— Extracted records —
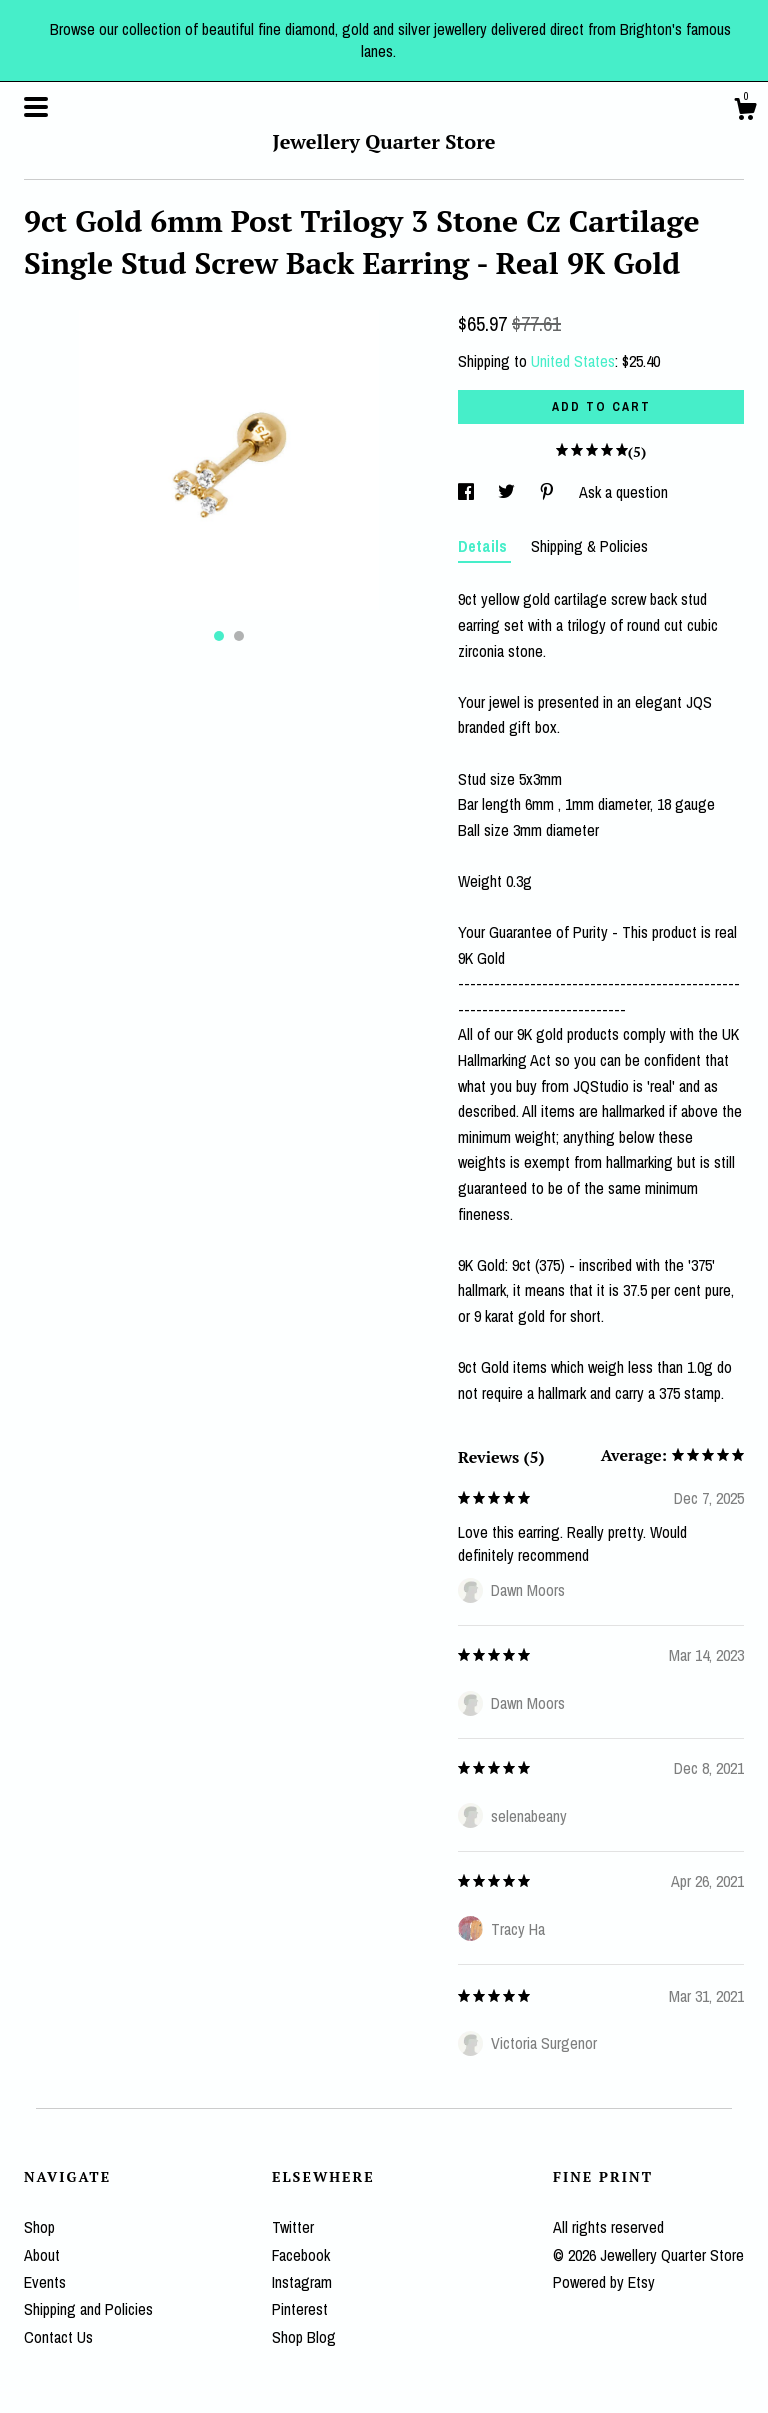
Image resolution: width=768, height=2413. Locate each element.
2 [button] (239, 636)
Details (484, 546)
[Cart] (745, 112)
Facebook (301, 2255)
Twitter (293, 2227)
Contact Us (58, 2337)
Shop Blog (304, 2337)
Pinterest (300, 2309)
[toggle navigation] (36, 107)
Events (45, 2282)
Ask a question (623, 492)
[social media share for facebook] (468, 492)
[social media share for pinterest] (549, 492)
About (42, 2255)
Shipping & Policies (589, 546)
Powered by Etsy (604, 2282)
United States (573, 361)
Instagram (302, 2282)
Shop (39, 2227)
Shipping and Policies (88, 2309)
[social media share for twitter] (508, 492)
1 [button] (219, 636)
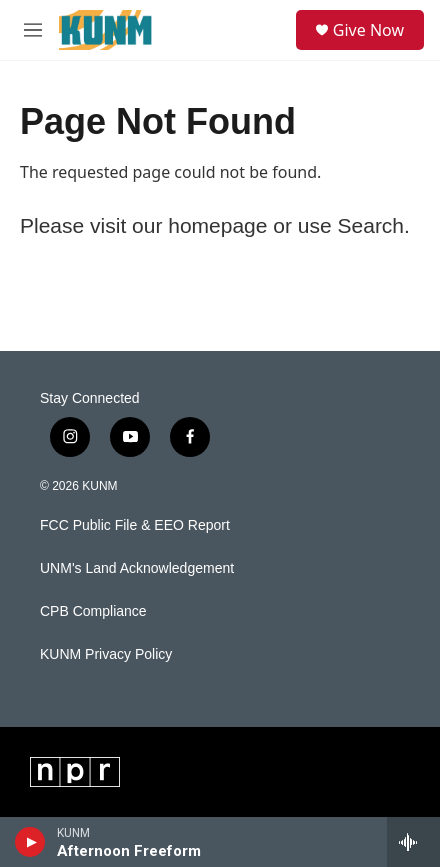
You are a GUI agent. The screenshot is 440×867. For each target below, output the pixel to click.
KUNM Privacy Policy (106, 654)
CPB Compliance (93, 611)
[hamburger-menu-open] (32, 30)
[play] (30, 842)
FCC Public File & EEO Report (135, 525)
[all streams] (413, 842)
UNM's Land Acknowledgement (137, 568)
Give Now (368, 30)
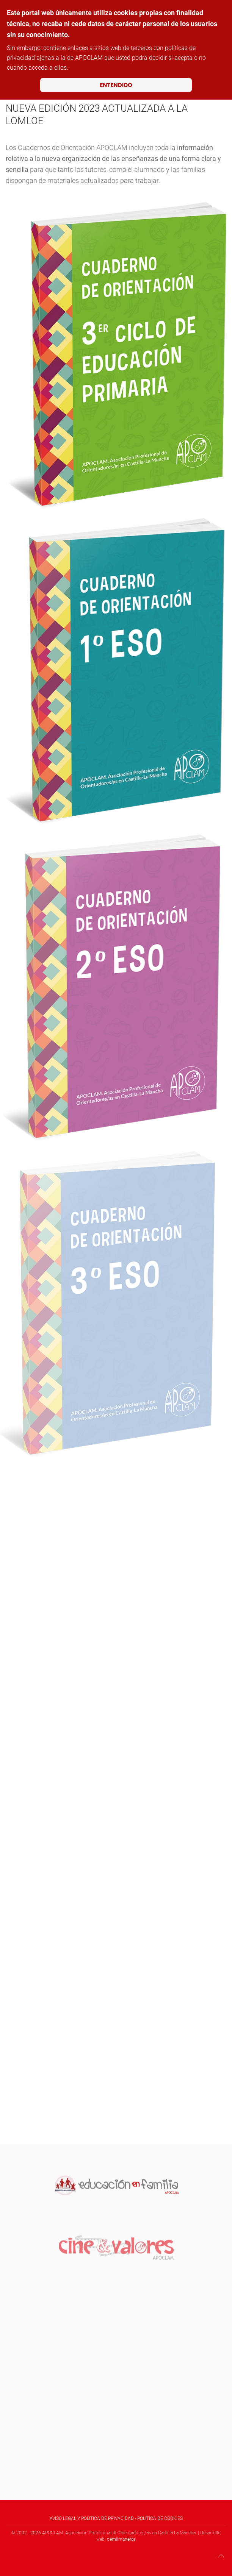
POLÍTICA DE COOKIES (160, 2518)
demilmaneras (121, 2539)
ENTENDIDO (116, 85)
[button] (221, 2556)
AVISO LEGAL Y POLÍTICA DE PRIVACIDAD (92, 2518)
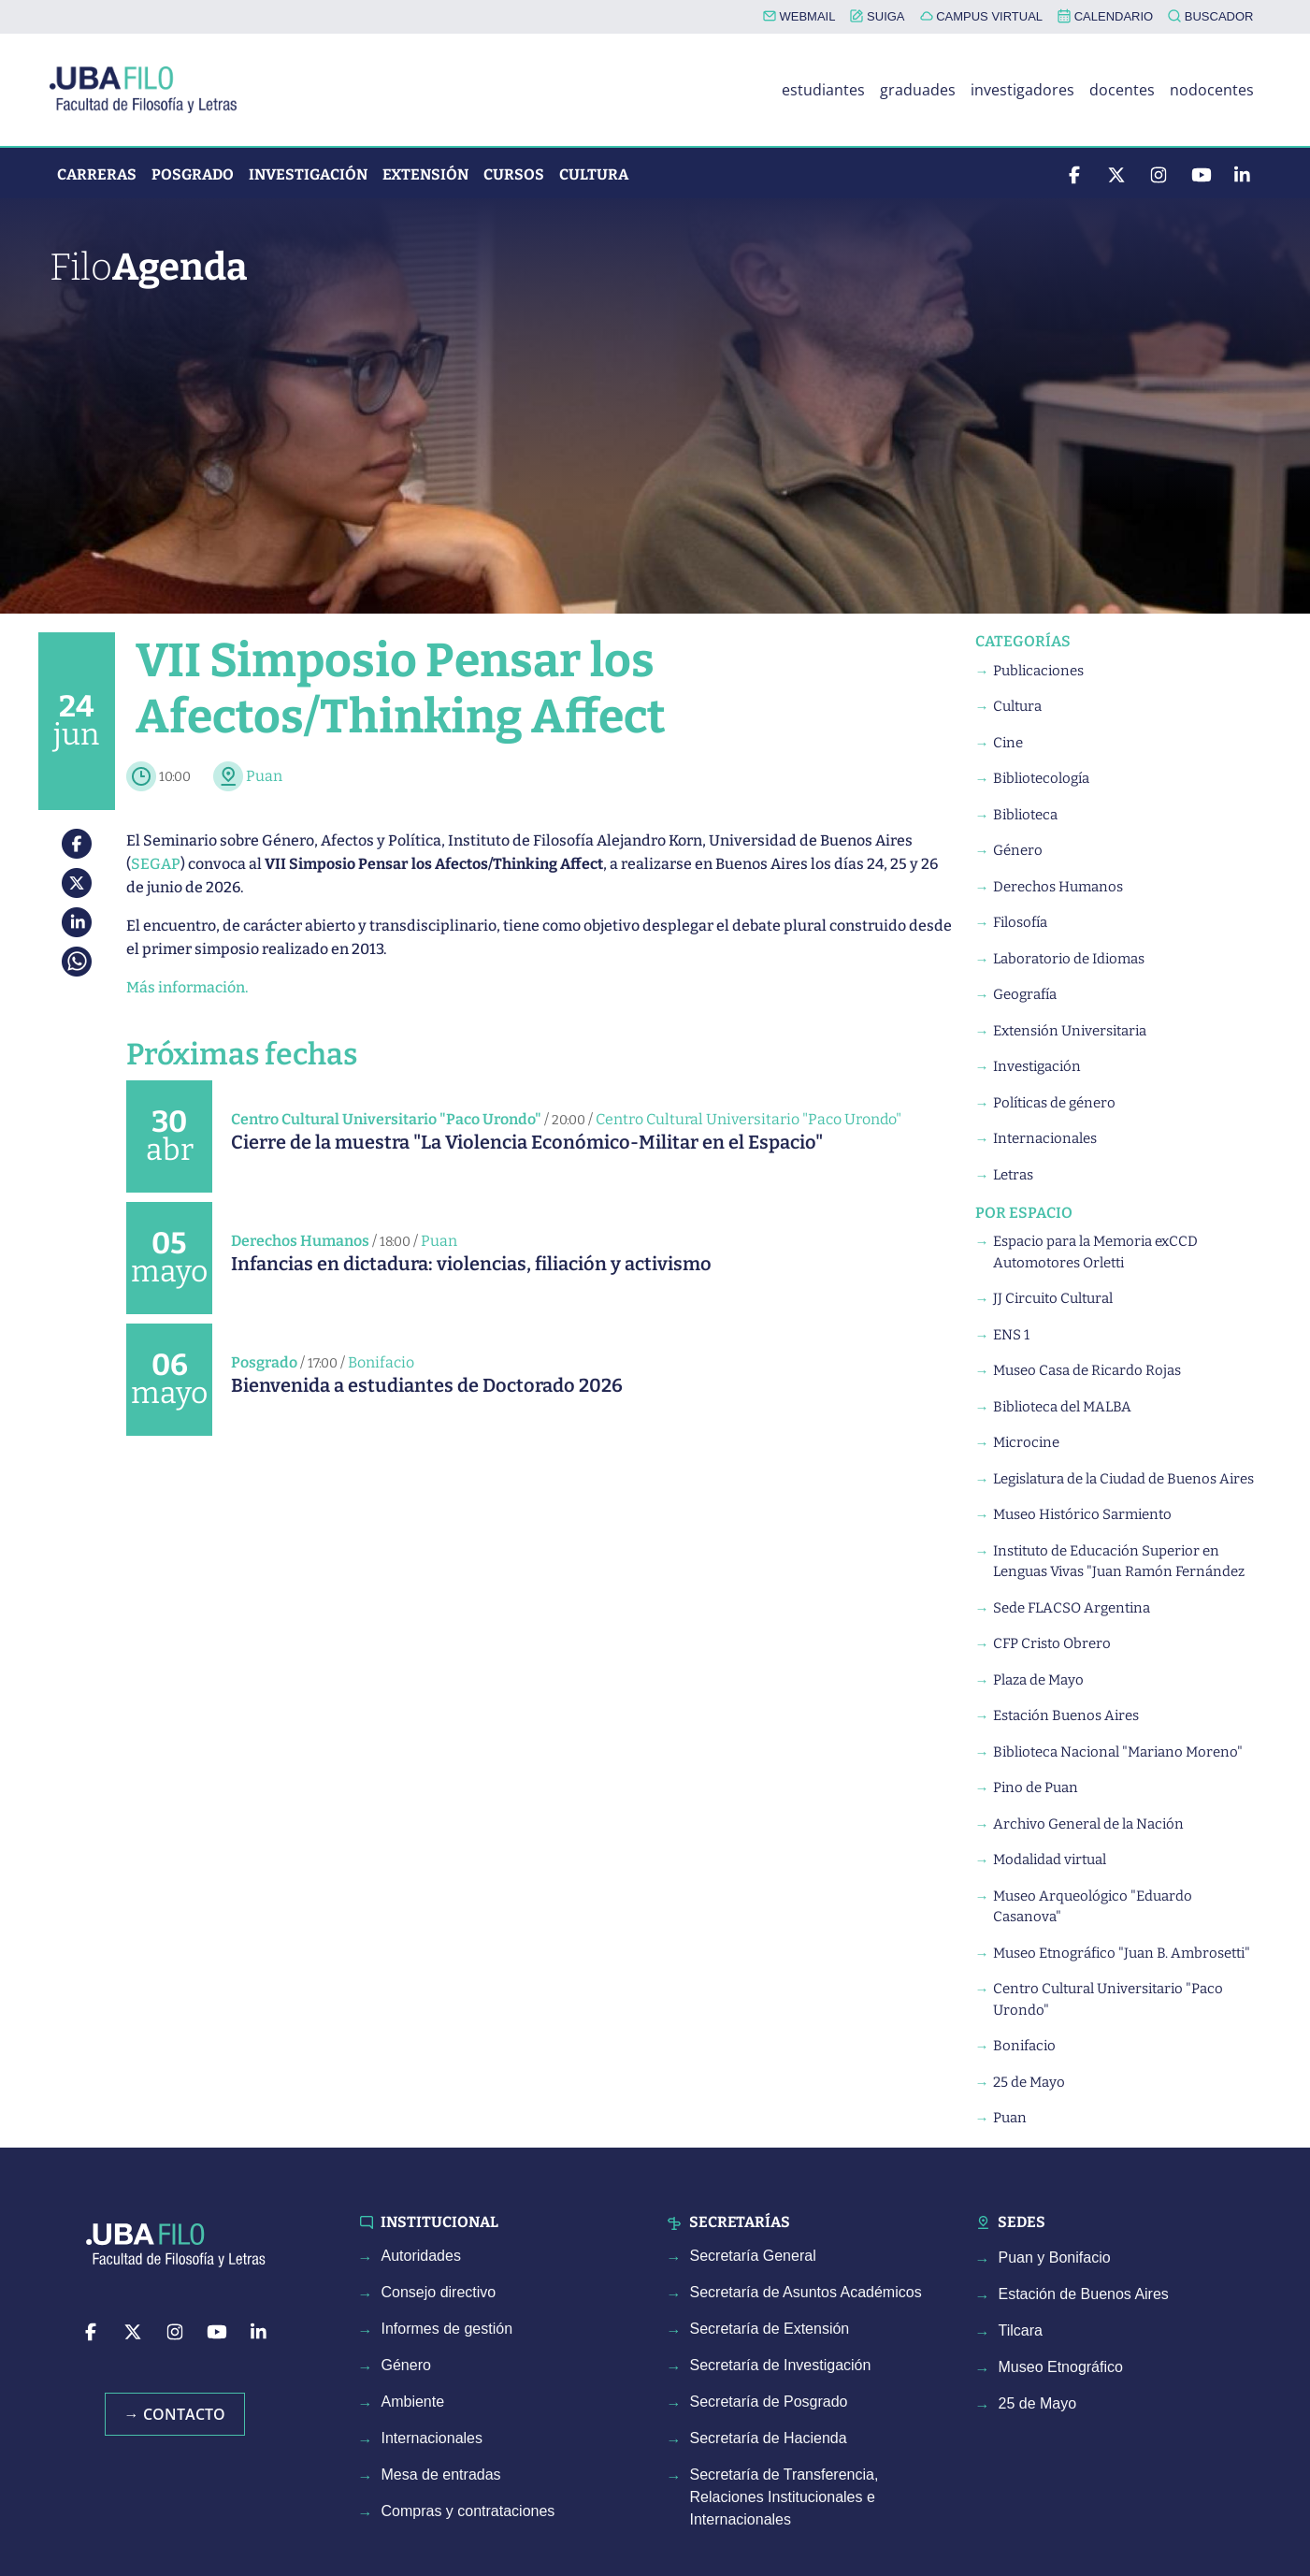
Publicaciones (1038, 670)
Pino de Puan (1035, 1787)
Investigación (308, 174)
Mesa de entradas (441, 2474)
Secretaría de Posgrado (769, 2402)
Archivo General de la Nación (1088, 1824)
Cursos (513, 174)
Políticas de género (1054, 1102)
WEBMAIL (799, 16)
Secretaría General (753, 2256)
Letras (1013, 1174)
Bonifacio (381, 1362)
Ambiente (413, 2402)
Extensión (425, 174)
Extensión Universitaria (1069, 1030)
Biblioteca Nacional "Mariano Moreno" (1118, 1752)
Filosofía (1020, 922)
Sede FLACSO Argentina (1071, 1607)
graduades (918, 90)
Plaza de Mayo (1038, 1680)
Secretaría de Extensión (770, 2329)
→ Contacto (174, 2414)
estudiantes (823, 90)
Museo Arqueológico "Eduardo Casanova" (1092, 1907)
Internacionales (1045, 1138)
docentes (1122, 90)
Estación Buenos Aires (1066, 1715)
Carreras (97, 174)
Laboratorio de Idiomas (1068, 958)
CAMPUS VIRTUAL (982, 16)
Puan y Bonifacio (1055, 2257)
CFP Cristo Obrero (1052, 1643)
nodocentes (1212, 90)
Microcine (1026, 1442)
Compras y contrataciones (468, 2511)
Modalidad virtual (1049, 1859)
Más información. (187, 987)
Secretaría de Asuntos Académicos (806, 2292)
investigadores (1022, 90)
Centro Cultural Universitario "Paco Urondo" (386, 1119)
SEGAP (155, 864)
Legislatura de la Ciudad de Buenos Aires (1123, 1478)
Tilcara (1021, 2330)
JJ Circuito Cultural (1053, 1298)
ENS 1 (1011, 1334)
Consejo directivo (439, 2292)
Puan (264, 776)
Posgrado (192, 174)
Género (1018, 850)
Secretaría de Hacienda (768, 2438)
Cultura (593, 174)
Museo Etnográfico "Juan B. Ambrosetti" (1121, 1953)
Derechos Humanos (300, 1241)
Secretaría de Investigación (780, 2365)
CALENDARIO (1105, 15)
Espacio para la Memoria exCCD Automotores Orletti (1095, 1252)
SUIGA (877, 16)
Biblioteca (1025, 814)
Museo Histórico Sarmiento (1082, 1514)
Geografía (1025, 994)
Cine (1008, 742)
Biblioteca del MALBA (1062, 1406)
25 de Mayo (1029, 2082)
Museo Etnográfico (1061, 2367)
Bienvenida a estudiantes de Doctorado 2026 (427, 1385)
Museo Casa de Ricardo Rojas (1087, 1370)
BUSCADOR (1210, 16)
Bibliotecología (1041, 778)
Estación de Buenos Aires (1084, 2294)
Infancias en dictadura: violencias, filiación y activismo (471, 1263)
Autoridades (421, 2256)
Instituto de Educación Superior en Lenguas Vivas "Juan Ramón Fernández (1119, 1561)
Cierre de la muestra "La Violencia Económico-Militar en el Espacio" (527, 1142)
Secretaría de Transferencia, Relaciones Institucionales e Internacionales (784, 2497)
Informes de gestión (447, 2329)
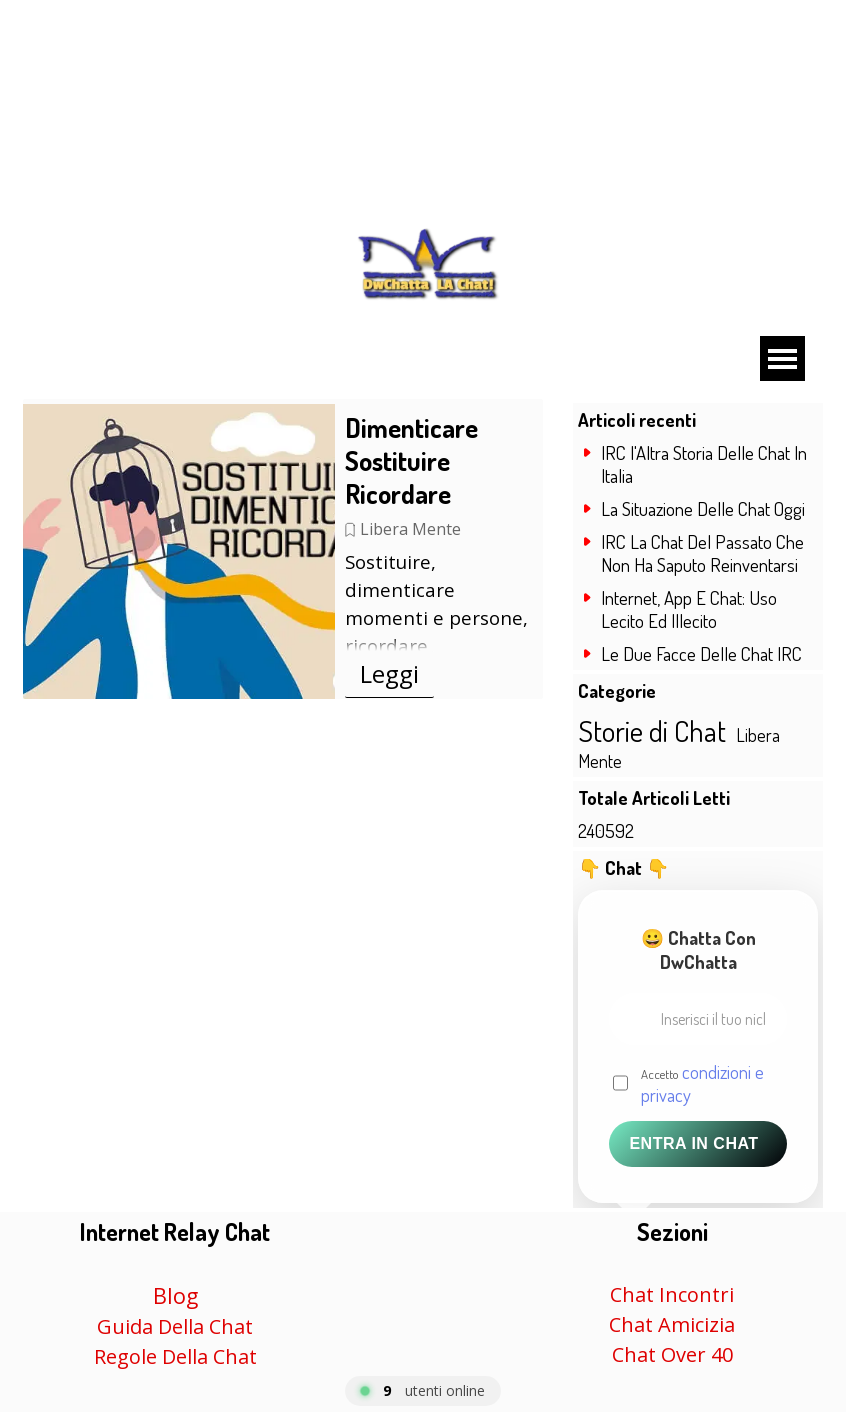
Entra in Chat (693, 1143)
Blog (175, 1295)
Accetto (702, 1083)
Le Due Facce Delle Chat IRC (701, 653)
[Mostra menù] (782, 358)
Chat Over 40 (672, 1354)
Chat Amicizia (672, 1324)
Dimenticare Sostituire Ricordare (411, 460)
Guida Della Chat (175, 1326)
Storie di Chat (652, 730)
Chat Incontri (672, 1294)
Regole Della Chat (175, 1356)
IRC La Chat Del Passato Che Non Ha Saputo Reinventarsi (702, 553)
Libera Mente (410, 529)
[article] (283, 549)
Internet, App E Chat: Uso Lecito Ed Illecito (689, 609)
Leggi (389, 673)
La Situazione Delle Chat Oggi (703, 508)
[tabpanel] (175, 1293)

— Action item —
When the line with "Museo Etnográfico (1061, 2367)" is reached in the data above, begin copying, and stop after the line with "Secretaría de Transferencia, Relaciones"; copy each line exactly, both ends included.

— Result below —
Museo Etnográfico (1061, 2367)
Bienvenida a estudiantes de Doctorado 2026 (427, 1385)
Museo Casa de Ricardo Rojas (1087, 1370)
BUSCADOR (1210, 16)
Bibliotecología (1041, 778)
Estación de Buenos Aires (1084, 2294)
Infancias en dictadura: violencias, filiación y activismo (471, 1263)
Autoridades (421, 2256)
Instituto de Educación Superior en Lenguas Vivas "Juan Ramón Fernández (1119, 1561)
Cierre de la muestra "La Violencia Económico-Militar en el Espacio" (527, 1142)
Secretaría de Transferencia, Relaciones Institucionales e Internacionales (784, 2497)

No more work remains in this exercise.